## Your instructions
Look below for the line holding "Реализация полного" and the line holding "à vos tenues de". Transcribe exactly those lines and all lines between them, nothing more.
--- Information provided Enclosed Below ---
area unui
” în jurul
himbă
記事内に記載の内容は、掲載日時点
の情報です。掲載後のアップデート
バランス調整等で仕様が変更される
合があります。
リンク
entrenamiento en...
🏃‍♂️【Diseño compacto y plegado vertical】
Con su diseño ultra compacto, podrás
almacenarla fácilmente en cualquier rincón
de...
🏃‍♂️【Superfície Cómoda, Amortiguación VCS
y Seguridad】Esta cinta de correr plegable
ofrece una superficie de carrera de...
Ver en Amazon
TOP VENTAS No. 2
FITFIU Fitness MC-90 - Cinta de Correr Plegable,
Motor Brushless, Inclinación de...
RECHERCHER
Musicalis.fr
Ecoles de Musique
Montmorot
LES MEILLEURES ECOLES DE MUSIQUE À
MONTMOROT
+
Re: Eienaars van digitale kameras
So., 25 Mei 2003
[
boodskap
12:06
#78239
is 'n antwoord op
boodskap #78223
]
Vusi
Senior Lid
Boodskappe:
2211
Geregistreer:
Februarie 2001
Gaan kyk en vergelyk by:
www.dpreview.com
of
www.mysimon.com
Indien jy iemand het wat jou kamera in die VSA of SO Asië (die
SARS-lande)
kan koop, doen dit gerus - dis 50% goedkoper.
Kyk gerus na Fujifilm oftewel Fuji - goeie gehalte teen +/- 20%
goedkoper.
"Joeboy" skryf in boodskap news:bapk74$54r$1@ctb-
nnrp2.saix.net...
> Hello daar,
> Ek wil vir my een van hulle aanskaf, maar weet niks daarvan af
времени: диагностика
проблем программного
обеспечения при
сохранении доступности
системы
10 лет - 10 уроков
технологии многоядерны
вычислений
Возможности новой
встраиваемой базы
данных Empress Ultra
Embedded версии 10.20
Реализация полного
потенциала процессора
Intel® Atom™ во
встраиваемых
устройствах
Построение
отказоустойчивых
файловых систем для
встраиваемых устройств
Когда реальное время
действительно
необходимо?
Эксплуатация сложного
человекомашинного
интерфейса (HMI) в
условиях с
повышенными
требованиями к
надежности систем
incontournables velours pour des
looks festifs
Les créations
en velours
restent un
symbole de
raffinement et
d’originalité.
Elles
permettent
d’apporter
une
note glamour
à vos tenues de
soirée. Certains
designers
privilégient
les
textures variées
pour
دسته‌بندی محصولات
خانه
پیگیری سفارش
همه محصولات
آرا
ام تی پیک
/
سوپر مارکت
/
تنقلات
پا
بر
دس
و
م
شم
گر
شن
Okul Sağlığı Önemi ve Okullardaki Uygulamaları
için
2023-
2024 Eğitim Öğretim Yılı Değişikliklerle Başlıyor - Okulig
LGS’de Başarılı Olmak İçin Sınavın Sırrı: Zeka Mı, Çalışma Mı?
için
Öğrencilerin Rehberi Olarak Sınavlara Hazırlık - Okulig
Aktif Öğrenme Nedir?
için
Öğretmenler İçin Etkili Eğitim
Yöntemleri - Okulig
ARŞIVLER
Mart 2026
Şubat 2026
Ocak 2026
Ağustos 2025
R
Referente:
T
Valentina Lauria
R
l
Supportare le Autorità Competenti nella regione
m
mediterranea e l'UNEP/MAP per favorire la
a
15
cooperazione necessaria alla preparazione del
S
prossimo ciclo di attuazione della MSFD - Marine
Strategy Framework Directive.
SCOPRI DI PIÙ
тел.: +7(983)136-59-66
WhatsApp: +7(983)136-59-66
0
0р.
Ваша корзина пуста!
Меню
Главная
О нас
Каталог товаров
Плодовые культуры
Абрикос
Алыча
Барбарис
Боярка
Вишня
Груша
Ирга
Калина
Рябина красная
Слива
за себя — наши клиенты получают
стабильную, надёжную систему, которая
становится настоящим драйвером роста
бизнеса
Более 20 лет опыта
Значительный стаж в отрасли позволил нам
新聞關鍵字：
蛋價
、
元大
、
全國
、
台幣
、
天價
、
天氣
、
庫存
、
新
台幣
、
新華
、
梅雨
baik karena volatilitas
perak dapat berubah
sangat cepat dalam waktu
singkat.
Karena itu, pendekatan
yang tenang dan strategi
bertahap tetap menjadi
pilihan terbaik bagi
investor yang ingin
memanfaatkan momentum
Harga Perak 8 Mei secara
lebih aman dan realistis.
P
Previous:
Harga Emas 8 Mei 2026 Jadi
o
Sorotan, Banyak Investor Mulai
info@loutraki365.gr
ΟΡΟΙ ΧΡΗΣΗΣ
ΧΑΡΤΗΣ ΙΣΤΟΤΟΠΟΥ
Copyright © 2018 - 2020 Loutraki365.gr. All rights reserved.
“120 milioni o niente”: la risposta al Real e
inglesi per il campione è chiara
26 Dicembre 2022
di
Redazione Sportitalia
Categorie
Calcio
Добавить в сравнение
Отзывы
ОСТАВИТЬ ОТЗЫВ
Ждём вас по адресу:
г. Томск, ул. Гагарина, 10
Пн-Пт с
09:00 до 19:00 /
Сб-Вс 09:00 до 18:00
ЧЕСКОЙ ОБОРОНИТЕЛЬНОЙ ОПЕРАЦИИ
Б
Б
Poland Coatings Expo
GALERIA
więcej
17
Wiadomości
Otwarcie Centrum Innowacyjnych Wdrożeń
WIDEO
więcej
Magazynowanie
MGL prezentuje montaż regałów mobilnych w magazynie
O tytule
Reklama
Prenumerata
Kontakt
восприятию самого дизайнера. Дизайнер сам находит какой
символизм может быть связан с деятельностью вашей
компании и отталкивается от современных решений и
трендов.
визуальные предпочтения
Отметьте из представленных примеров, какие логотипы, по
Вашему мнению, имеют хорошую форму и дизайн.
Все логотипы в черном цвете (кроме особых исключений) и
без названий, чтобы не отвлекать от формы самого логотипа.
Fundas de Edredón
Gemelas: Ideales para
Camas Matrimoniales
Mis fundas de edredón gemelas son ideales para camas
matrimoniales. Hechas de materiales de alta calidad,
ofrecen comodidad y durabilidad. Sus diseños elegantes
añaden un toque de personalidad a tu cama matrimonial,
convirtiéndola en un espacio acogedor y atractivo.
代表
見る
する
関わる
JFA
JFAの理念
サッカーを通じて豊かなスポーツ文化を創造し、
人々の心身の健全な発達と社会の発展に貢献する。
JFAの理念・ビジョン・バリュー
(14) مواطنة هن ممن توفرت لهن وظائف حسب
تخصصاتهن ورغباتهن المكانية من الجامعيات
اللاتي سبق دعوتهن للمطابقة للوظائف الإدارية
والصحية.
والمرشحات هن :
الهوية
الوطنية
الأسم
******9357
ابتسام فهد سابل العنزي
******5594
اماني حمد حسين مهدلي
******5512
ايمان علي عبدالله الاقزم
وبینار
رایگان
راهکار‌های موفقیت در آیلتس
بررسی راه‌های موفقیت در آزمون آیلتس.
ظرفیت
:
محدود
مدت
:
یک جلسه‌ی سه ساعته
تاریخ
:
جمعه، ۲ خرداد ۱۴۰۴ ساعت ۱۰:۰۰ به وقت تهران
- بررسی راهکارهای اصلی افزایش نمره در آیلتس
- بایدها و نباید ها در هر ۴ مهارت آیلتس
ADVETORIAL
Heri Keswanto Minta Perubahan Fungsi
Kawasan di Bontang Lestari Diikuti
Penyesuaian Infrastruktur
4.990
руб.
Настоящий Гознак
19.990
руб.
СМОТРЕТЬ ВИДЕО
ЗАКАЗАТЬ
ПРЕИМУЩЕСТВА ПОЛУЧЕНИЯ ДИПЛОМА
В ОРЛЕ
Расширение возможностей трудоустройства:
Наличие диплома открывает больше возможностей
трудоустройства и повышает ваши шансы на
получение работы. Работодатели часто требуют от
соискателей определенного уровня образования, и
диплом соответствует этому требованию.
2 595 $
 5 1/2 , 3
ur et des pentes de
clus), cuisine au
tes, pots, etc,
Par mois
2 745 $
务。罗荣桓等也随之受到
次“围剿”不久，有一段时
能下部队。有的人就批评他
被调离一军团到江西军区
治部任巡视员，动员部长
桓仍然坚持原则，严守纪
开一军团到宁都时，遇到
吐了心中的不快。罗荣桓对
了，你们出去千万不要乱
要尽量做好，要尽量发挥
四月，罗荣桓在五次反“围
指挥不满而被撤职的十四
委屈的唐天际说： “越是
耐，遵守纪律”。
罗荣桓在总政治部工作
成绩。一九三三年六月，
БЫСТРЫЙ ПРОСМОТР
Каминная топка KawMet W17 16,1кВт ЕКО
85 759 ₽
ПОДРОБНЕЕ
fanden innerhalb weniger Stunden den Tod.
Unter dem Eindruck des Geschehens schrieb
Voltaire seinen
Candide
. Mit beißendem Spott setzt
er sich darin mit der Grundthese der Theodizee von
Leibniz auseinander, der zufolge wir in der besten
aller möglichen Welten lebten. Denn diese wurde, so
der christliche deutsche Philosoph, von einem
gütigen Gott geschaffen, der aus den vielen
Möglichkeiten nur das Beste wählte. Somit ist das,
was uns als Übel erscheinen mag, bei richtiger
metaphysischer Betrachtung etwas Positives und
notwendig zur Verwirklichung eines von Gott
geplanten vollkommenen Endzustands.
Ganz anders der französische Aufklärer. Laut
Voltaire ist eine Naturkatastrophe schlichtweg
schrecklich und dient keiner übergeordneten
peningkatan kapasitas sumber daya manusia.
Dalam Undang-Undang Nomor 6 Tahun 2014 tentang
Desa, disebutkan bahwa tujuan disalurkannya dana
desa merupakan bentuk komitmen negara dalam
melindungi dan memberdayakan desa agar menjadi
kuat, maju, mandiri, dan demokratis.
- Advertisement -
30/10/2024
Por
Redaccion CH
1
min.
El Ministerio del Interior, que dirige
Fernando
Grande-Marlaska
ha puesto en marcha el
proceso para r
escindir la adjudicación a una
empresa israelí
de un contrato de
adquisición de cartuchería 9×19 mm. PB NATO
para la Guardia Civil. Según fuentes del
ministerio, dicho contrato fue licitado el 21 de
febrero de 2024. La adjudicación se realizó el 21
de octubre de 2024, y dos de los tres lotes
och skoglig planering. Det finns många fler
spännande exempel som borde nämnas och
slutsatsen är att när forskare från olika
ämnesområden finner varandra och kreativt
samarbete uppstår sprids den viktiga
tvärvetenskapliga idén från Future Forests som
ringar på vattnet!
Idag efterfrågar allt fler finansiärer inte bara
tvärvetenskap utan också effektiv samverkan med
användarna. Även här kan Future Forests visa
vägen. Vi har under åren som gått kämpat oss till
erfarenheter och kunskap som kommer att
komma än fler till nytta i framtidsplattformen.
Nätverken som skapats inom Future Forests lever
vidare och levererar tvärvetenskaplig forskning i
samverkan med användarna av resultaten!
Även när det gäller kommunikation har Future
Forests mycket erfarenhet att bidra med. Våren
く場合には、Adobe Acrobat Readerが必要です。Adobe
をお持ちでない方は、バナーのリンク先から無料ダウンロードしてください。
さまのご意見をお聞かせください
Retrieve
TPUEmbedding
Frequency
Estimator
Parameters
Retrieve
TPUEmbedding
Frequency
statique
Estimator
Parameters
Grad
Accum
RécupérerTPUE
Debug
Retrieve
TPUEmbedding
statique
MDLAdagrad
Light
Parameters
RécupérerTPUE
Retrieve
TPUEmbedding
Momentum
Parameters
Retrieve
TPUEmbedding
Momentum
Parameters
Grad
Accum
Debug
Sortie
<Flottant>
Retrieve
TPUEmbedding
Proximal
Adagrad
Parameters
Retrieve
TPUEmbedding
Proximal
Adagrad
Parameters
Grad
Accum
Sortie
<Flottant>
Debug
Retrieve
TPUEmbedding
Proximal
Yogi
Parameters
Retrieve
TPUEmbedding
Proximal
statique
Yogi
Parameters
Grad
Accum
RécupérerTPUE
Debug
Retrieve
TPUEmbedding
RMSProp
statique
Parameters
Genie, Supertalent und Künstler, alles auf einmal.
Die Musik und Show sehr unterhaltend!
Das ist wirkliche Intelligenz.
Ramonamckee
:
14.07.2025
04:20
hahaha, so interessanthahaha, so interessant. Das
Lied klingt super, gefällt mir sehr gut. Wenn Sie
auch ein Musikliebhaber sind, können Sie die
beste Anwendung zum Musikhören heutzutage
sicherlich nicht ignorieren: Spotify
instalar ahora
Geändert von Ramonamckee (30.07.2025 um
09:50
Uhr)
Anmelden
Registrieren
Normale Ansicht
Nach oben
--- End of Enclosed Information provided ---
## Output
Реализация полного
потенциала процессора
Intel® Atom™ во
встраиваемых
устройствах
Построение
отказоустойчивых
файловых систем для
встраиваемых устройств
Когда реальное время
действительно
необходимо?
Эксплуатация сложного
человекомашинного
интерфейса (HMI) в
условиях с
повышенными
требованиями к
надежности систем
incontournables velours pour des
looks festifs
Les créations
en velours
restent un
symbole de
raffinement et
d’originalité.
Elles
permettent
d’apporter
une
note glamour
à vos tenues de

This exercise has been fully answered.